相続税の税率と計算方法

相続税の税率は、基礎控除の金額を超えた部分に応じて税率が決められています。

そして基礎控除の金額を超えた部分が多ければ多いほど、税率がどんどん高くなり、たくさんの相続税を払わなければならない仕組みになっています。

平成27年1月1日以降に死亡した場合は、相続税の税率は下記にようになります。

基礎控除を超えた金額相続税率税金控除額
1000万円以下10%
3000万円以下15%50万円
5000万円以下20%200万円
1億円以下30%700万円
2億円以下40%1700万円
3億円以下45%2700万円
6億円以下50%4200万円
6億円超55%7200万円


平成26年12月31日までに死亡した場合は以下の税率

基礎控除を超えた金額相続税率税金控除額
1000万円以下10%
3000万円以下15%50万円
5000万円以下20%200万円
1億円以下30%700万円
3億円以下40%1700万円
3億円超50%4700万円


計算方法

計算方法は、相続財産の総額から基礎控除を差し引いた分を法定相続分に按分し、それぞれの金額に応じて算出し、その合計金額を納税額の総額とします。

そして現実の相続額の割合に応じ、財産をもうら人にに納税しなければならない、ということです。

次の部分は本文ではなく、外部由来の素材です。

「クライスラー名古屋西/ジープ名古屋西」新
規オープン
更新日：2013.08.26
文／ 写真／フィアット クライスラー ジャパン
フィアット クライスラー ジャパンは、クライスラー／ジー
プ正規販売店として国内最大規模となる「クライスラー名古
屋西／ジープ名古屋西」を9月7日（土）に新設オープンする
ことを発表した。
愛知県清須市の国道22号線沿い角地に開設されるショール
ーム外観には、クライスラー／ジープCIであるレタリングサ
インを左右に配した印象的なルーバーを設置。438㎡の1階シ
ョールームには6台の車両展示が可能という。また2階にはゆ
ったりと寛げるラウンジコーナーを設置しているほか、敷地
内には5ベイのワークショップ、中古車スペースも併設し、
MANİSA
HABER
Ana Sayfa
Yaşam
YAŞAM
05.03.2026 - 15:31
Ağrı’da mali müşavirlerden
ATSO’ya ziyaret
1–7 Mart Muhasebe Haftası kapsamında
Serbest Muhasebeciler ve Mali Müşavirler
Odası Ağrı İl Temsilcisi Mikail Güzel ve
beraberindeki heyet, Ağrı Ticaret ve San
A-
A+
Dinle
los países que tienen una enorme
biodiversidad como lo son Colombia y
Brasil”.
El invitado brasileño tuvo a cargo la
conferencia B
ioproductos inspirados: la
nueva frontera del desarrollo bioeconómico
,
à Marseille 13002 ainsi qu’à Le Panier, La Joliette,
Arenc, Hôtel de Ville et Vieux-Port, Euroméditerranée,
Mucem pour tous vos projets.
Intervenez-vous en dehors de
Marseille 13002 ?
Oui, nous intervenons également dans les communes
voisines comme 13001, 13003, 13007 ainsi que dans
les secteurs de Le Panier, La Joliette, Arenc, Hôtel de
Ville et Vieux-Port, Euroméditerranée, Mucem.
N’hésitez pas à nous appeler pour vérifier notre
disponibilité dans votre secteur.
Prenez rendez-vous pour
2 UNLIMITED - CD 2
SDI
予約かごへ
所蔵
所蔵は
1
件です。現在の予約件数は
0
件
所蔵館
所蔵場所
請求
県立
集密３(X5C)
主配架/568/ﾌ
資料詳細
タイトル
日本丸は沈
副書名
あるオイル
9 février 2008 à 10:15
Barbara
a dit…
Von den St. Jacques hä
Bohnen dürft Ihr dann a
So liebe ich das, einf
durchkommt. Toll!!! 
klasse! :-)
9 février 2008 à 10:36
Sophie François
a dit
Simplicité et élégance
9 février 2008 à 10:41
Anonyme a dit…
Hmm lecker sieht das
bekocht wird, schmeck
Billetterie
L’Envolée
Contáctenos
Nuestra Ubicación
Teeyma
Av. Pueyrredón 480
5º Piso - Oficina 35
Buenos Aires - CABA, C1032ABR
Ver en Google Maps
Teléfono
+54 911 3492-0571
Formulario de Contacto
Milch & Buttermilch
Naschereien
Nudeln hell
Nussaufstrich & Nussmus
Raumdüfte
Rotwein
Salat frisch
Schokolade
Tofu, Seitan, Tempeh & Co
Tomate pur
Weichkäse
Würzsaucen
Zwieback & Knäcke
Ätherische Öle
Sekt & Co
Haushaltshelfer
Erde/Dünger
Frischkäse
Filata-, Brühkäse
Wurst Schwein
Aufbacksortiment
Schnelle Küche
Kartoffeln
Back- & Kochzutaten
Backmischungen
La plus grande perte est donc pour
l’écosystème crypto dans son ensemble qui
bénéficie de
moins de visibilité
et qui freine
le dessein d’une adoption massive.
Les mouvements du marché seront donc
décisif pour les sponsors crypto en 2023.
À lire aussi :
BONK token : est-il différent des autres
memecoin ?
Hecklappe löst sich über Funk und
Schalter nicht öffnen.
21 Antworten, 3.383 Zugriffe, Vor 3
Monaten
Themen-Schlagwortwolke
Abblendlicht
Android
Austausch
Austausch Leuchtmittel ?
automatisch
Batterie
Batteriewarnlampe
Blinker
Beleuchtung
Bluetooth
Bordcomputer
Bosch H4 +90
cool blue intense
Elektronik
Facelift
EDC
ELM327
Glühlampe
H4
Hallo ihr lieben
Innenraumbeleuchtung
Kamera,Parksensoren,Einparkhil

非常に多い勘違いとして、相続財産の総額から基礎控除を差し引いた分に相続税率をかける、というものがあります。

これは、正しい計算方法ではありません。

正しい計算方法は、基礎控除を超えた金額をいったん法定相続分に分割し、もう一度合計しなおすのです。

  • ①財産の合計を計算する
  • ②財産の合計から、基礎控除を引く
  • ③②の金額を法定相続で分割し、各自の相続税率をかけて各自の税額を算出する
  • ④全員の税額を合計する。
  • ⑤算出された税額を、受け取った相続財産の割合に分けて、各自の税額が決定する

相続税額は、上記のような方法で計算してください。


計算の具体例

財産が3億2000万円で、相続人が妻1人と子供4人だったとします。

この場合、基礎控除額は3000万円+6人×600万円=6600万円となります。

したがって3億2000万円-6600万円=2億5400万円が課税対象となる相続財産です。

この2億5400万円を、それぞれの相続人の法定相続分に分割します。

  • 妻=2億5400万円×2分の1=1億2700万円
  • 子=2億5400万円×8分の1=3175万円
  • 子=2億5400万円×8分の1=3175万円
  • 子=2億5400万円×8分の1=3175万円
  • 子=2億5400万円×8分の1=3175万円

そしてそれぞれの金額に、相続税の税率を掛け算します。

  • 妻=1億2700万円×40%-1700万円=3380万円
  • 子=  2750万円×20%- 200万円= 350万円
  • 子=  2750万円×20%- 200万円= 350万円
  • 子=  2750万円×20%- 200万円= 350万円
  • 子=  2750万円×20%- 200万円= 350万円

よって相続税の合計納税額は3380万円+350万円×4=4780万円となります。

そしてこの4780万円を、相続した財産の割合で分割して、各自の相続税の納税額が確定します。

もし長男が一人で全財産を相続したのであれば、長男が一人で4780万円を納税することになります。